Voir Crises, Léon de Mattis, éditions Entremonde, 2012.

Le capital fixe est, dans la terminologie de Marx, plus précisément celui qui, comme les bâtiments ou les machines, ne se détruit pas immédiatement lors du processus productif, alors qu’une partie du capital constant est dite « circulante » car elle est immédiatement consumée dans la production (par exemple, les matières premières).

Du nom de l’industriel américain Ford.

L’expression Welfare State, ou Welfare , désigne l’État social né au lendemain de la Seconde Guerre mondiale.

Marx parle de « composition organique du capital » pour désigner le rapport entre capital constant et capital variable.

Cette formule résume le fait que la monnaie repose sur l’anticipation de la valeur que le capital saura dégager dans la production.
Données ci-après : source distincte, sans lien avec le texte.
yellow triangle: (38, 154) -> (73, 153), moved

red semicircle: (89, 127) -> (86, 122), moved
Sur la monnaie, outre Crises, voir la série d’articles intitulés « Bitcoincrash » sur le site de 19 h 17 (http://www.19h17.info/2018/05/14/illusions-perdues-de-la-monnaie/).

L’exemple de la firme Boeing, qui a sacrifié l’investissement pour financer les rachats d’action nécessaires au maintien des dividendes, est significatif. La tentative pour moderniser à bas coût le 737 au lieu d’investir dans le développement d’un nouvel avion a conduit à la catastrophe qui cloue au sol les Max depuis plus d’un an.
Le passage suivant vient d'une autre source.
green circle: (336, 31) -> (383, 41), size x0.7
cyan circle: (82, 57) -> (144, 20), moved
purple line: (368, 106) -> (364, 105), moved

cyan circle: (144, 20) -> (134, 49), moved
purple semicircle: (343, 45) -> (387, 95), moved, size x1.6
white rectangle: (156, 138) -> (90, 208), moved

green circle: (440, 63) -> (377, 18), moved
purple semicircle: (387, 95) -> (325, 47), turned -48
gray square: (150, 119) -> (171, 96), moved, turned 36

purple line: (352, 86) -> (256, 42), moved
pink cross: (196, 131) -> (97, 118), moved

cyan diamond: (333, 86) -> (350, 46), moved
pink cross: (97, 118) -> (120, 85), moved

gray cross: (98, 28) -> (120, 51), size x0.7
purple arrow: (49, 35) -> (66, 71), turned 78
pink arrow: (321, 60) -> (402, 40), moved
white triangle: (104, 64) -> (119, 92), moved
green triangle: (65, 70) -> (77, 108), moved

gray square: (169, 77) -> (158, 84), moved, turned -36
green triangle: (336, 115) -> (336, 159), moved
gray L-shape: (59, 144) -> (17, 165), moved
Certains théoriciens ont déduit de cet aspect particulier du capitalisme contemporain que le capital serait devenu « fictif » et la valeur « évanescente » : la conséquence serait donc qu’aucune crise n’est à attendre puisque les choses pourraient se poursuivre éternellement ainsi. Une telle position, absurde si on accepte d’y réfléchir ne serait-ce que cinq minutes, est désormais démentie par les faits.
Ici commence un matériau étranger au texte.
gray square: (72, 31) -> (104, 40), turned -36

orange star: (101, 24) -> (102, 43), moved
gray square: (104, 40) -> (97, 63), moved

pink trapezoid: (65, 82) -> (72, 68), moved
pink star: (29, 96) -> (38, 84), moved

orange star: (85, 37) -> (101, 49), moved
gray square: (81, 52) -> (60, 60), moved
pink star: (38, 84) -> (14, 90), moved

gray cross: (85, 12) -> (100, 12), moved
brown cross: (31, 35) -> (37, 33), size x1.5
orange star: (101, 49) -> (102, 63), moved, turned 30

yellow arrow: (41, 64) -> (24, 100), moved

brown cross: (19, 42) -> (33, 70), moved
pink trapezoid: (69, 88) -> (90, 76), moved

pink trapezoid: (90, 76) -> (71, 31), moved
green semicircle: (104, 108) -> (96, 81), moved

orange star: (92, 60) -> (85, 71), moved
De nombreux économistes annoncent la fin de la phase actuelle du capitalisme. Ainsi Daniel Cohen, directeur du département d’économie de l’École normale supérieure, déclare-t-il dans le journal Le Monde du 3 avril 2020 : « C’est certainement la fin, ou le début du recul, du capitalisme mondialisé tel qu’on l’a connu depuis quarante ans… »

« La dette des pays européens, déjà passablement lourde, va faire un bond. En Italie, elle s’élève actuellement à 135 % du PIB et pourrait passer à… 181 % d’ici à la fin de l’année, selon l’hypothèse la plus pessimiste des analyses de Jefferies (ou 151 % pour la plus optimiste). Dans le même scénario noir, qui prévoit une récession de 15 % en 2020, la France passerait d’une dette de 101 % à 141 % du PIB, et l’Espagne à 133 %. » Le Monde du 4 avril 2020.

L’économiste Daniel Cohen, dans l’interview déjà citée du journal Le Monde, évoque par exemple « l’accélération d’un nouveau capitalisme, le capitalisme numérique ».

La question de l’accès aux ressources, en tous cas, se poserait de manière cruciale dans cette hypothèse.